- The paper demonstrates that LLM-driven semantic ad retrieval improves predictability by reducing the A/A' difference by 8.62%.
- It introduces a novel framework that integrates LLMs with graph-based semantic candidate generation to enhance recall and delivery consistency.
- Experimental evaluations reveal a 0.45% increase in conversions and a 45% reduction in impression volatility, validating the approach.
LLM-Based Retrieval for Predictable and Stable Ad Recommendation
Introduction
Advancements in ad recommendation systems have traditionally prioritized canonical objectives such as CTR maximization and recall. The proliferation of ads inventory, driven in part by generative AI, has intensified requirements for system predictability and stability. The study "LLM Retrieval for Stable and Predictable Ad Recommendations" (2605.21969) introduces a novel framework that explicitly quantifies and optimizes for system predictability in ad retrieval. Leveraging fine-tuned LLMs, the work proposes a semantic candidate generation pipeline to deliver robust, context-aware ad recommendations that align with both user and advertiser expectations.
The authors formalize the notion of predictability by introducing the A/A' difference metric. This metric quantifies delivery consistency when input ads experience minor, semantically neutral perturbations—a critical consideration for recurrent ad uploads, cold starts, and dynamic creative changes. Predictability is operationalized as the statistical significance difference (StatSigDiff) between performance metrics (such as conversions) of primary and shadow ad pairs. The derivation normalizes for inherent stochasticity and revenue impact, providing a domain-aligned stability guardrail for model development.
Complementary metrics include Recall@K, median absolute deviation (MAD) of impression differences, and online top-line metrics (e.g., conversions, clicks). Collectively, they enable comprehensive evaluation of both precision/recall trade-offs and stability improvements introduced by LLM-based retrieval.
Semantic Candidate Generation with LLMs
Traditional candidate generators for ad retrieval—often based on shallow features, embeddings, or graph heuristics—struggle with semantic equivalence and susceptibility to non-semantic perturbations. The presented framework instead capitalizes on pre-trained and fine-tuned LLMs to extract hierarchical and semantically rich representations from ad creatives.
The system fine-tunes an LLM on ad engagement data, learning to encode ads into discrete semantic tokens and categorical attributes. These representations are then structured into a graph, where nodes are ads and edges capture shared semantic attributes. Graph traversal algorithms, leveraging set-based similarity (e.g., Jaccard index over phrases/tokens), enable robust candidate expansion and recall maximization.
Figure 1: LLM Ad to Ad Generator—pipeline for extracting semantic ad features and building candidate pools via LLM-powered attribute and category generation.
Figure 2: LLM Contextual Category Graph—illustrates the graph construction with ads clustered according to LLM-extracted semantic categories and attributes.
This hierarchical clustering inherently reduces system sensitivity to superficial creative changes—ensuring that ad delivery is consistent across semantically equivalent variants.

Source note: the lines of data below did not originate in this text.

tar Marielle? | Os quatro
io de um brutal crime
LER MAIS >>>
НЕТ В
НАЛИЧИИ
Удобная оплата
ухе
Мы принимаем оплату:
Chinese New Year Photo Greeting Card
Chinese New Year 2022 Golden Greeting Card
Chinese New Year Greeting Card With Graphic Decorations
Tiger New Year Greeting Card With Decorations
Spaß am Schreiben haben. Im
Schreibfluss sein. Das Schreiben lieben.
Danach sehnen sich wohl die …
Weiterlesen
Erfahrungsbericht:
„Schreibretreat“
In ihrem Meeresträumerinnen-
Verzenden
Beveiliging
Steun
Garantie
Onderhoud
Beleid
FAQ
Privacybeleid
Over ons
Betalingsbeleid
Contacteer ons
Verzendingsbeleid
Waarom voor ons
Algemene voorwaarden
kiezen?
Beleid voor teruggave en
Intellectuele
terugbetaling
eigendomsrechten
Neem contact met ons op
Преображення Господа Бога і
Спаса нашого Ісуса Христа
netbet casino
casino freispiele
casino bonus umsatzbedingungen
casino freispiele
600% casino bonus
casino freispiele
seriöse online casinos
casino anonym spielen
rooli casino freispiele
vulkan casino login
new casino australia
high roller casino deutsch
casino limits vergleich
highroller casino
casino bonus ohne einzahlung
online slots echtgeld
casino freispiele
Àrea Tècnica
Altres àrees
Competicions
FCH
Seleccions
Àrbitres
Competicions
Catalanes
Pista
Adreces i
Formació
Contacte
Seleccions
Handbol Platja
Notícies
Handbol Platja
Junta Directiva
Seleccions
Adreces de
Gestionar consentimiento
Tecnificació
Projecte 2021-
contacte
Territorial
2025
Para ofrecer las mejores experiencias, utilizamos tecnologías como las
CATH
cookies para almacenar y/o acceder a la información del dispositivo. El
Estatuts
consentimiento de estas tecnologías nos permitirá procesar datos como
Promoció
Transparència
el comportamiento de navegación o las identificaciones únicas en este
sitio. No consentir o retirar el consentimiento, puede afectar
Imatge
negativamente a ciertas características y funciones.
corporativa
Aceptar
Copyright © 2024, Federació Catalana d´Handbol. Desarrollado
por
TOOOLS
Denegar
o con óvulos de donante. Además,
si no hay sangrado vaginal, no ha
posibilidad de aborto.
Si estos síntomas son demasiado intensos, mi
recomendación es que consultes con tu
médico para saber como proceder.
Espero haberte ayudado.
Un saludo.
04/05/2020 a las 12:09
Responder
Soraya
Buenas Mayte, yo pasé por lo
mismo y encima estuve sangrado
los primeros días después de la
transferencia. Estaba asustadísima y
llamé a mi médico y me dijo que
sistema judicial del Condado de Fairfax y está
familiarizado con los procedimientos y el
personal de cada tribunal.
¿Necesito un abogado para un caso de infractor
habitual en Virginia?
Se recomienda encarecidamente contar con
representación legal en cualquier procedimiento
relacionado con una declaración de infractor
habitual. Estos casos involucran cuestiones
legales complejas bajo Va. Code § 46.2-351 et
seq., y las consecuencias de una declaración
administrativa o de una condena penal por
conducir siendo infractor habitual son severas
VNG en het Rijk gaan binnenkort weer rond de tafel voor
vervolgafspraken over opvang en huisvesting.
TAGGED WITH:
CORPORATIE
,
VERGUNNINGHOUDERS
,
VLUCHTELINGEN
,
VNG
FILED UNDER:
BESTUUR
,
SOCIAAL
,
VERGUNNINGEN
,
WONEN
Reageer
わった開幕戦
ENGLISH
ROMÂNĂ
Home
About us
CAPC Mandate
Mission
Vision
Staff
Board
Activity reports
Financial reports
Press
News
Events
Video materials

The real-time retrieval layer is implemented over distributed GPU infrastructure to accommodate industrial-scale latency and throughput requirements.
Experimental Evaluation
Evaluation was conducted through large-scale A/B testing using Meta's industrial ad delivery stack. The LLM-based retrieval model (LLama3-8B Instruct, zero-shot mode) replaced the baseline ensemble candidate generator, benchmarking both traditional performance metrics and the proposed predictability metrics.
Key results include:
These results substantiate the claim that LLM-powered semantic candidate generation not only improves retrieval efficacy but also promotes stability and explainability—two properties underrepresented in prior work.
Implications and Future Directions
The integration of LLM-driven semantic retrieval into ad recommendation systems represents a paradigm shift toward robust, explainable, and advertiser-aligned optimization objectives. By introducing formal predictability metrics and structural invariance to semantically neutral perturbations, the solution addresses practical concerns of repeatability, cold start inefficiency, and under-exploration in dynamic ad ecosystems.

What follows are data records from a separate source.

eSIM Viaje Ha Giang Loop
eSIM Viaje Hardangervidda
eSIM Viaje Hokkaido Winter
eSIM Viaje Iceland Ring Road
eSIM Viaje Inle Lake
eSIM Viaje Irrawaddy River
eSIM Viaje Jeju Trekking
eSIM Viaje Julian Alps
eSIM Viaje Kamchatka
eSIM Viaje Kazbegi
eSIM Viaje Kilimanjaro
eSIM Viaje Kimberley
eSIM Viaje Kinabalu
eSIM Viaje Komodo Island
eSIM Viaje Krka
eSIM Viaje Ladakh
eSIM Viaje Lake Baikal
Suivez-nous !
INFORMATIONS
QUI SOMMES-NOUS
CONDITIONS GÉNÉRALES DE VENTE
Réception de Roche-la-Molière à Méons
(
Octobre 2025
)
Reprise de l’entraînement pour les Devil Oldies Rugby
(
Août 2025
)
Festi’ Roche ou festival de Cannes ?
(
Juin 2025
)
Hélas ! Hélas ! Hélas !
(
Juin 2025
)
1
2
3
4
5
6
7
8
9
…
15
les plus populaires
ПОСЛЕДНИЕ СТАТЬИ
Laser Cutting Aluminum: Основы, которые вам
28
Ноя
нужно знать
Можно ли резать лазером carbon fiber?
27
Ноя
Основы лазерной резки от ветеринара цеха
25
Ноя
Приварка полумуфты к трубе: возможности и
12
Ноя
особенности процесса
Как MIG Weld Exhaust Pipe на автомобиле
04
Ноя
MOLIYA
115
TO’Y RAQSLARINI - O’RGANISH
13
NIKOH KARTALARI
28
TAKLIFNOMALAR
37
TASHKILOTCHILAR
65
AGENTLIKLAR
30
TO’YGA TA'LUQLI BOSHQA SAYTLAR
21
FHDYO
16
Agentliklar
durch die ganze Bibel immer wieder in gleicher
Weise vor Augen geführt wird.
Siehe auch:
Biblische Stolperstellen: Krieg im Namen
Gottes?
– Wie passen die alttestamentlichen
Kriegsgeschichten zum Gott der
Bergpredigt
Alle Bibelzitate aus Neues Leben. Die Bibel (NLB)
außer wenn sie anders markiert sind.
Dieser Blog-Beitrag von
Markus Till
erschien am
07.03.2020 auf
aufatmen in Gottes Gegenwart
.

This architecture is architecturally modular, suggesting broad applicability to other large-scale retrieval tasks—such as content or product recommendation—where predictability is subject to similar challenges. Realizing full-stack, semantically aware recommender systems with adaptive multimodal learning and real-time generalization (e.g., for unseen creative modalities or cross-domain transfer) is identified as a critical avenue for future work.
Conclusion
The study demonstrates that leveraging fine-tuned LLMs for semantic ad representation and candidate retrieval improves both canonical ad performance and critical predictability metrics, as validated in a rigorous industrial-scale A/B test. The explicit incorporation of predictability as an optimization objective not only enhances system robustness but also aligns ad delivery systems with advertiser and user expectations in highly dynamic inventory environments. Expanding these capabilities toward end-to-end, multimodal, and continual learning systems constitutes a compelling direction for future AI-powered retrieval and recommendation research.